Afin de mieux partager et traiter le renseignement à l’OTAN, nous sommes par ailleurs en train de revoir en profondeur la base technique et l’interopérabilité de nos systèmes informatiques et de nos méthodes de gestion des données.
Aujourd'hui, près de trois ans après la création de la Division JIS, la coopération civilo-militaire dans le domaine du renseignement à l’échelle de l’OTAN est devenue la norme. Nous nous rapprochons d'une culture commune du travail. De plus, nos évaluations sont plus cohérentes et sont livrées plus rapidement. La demande de renseignement de haute qualité est plus forte que jamais et occupe une plus grande place dans l’élaboration des politiques et la prise de décisions.
Néanmoins, certaines difficultés subsistent, ce qui impose d'aller plus loin dans les réformes, car les cultures restent différentes. L’armée, qui raisonne principalement en termes de planification et d’opérations, est généralement plus sensible au « besoin de partager », tandis que certains organismes de renseignement civils adoptent une approche bien plus restrictive, axée sur « le besoin d'en connaître », quand il s'agit de donner accès aux informations en leur possession. Rompre avec des traditions aussi profondément ancrées n’est pas simple.

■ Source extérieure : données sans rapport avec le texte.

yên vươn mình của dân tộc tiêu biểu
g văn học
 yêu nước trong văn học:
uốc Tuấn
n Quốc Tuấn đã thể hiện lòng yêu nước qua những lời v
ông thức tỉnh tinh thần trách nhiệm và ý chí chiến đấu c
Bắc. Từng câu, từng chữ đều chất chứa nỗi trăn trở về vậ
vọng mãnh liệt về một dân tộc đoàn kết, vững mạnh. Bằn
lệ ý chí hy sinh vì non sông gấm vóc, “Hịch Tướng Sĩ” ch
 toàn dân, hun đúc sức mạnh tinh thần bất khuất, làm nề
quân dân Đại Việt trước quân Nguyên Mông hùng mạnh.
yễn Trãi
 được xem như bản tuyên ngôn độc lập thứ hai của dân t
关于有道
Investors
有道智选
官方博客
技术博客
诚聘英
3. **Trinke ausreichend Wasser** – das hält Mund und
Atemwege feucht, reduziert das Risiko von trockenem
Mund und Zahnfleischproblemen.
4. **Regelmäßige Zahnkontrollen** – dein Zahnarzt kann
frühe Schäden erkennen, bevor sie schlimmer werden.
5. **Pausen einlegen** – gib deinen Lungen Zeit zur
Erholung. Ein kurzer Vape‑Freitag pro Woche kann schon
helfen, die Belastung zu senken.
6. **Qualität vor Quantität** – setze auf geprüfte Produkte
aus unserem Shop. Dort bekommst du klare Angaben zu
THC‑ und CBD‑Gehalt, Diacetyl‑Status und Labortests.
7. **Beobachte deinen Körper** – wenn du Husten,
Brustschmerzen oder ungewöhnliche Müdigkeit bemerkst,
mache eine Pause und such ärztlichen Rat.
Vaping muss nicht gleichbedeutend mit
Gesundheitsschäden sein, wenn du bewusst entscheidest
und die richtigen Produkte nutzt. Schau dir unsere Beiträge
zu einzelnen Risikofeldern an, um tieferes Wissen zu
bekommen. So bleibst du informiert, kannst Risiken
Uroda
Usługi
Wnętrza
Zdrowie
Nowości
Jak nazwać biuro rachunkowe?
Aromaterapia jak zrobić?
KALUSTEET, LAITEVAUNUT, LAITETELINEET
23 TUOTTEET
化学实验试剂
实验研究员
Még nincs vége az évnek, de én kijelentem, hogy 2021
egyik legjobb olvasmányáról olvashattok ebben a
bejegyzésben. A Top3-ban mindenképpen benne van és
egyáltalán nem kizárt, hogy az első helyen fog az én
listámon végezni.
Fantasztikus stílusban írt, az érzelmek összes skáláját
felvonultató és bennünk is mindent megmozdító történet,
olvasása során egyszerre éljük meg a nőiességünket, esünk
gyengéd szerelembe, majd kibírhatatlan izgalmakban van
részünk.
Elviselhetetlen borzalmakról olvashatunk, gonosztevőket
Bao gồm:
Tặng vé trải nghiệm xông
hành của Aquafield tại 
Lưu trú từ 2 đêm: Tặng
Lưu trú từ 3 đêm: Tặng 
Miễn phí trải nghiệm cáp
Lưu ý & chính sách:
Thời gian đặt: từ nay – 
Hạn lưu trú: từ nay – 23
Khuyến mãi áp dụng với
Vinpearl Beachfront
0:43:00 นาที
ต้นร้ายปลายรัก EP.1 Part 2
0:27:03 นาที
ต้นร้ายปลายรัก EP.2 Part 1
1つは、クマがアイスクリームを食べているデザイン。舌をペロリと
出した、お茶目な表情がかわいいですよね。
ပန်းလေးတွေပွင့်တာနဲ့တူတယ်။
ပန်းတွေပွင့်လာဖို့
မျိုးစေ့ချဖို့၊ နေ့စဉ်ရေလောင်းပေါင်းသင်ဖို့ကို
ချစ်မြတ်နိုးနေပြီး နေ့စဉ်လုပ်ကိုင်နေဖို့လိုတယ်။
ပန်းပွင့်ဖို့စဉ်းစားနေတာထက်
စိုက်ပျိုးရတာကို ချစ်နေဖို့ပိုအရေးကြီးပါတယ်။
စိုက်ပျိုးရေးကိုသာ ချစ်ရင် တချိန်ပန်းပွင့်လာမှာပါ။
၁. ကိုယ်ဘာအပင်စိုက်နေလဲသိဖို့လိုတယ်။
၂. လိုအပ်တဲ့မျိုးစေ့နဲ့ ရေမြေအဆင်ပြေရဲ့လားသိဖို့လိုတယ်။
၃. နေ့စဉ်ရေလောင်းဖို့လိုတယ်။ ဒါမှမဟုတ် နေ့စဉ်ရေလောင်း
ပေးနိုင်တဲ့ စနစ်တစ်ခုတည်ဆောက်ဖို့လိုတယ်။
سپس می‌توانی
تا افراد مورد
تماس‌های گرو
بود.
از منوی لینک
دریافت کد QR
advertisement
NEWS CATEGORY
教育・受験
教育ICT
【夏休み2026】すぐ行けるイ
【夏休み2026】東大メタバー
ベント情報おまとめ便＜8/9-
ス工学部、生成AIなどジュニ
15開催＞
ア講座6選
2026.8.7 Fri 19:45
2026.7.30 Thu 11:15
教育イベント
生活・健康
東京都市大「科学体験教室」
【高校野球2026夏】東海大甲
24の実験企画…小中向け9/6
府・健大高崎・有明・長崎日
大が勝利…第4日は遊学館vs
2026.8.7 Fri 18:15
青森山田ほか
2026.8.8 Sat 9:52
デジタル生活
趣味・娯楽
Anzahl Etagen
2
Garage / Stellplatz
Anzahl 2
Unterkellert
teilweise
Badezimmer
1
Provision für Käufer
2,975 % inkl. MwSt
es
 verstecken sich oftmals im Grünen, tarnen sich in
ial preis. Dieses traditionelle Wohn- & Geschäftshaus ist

Les menaces pour la sécurité sont fort changeantes. L’Alliance doit se tenir informée des derniers développements et en suivre l’évolution aussi vite que le requièrent les circonstances. La Russie et la Chine investissent toutes deux massivement dans leurs forces conventionnelles, tout en développant et en mettant en avant de nouvelles armes nucléaires et de nouveaux systèmes de missile de pointe. L’une et l’autre s'intéressent tout particulièrement aux technologies émergentes et de rupture qui pourraient avoir des répercussions considérables pour les Alliés. Les menaces hybrides et cyber sont devenues tout à fait courantes, alors que d’autres pays et des acteurs non étatiques mettent eux aussi au point de nouvelles capacités. De ce fait, l'importance du renseignement à l'OTAN ne fera que s'accroître dans les années à venir.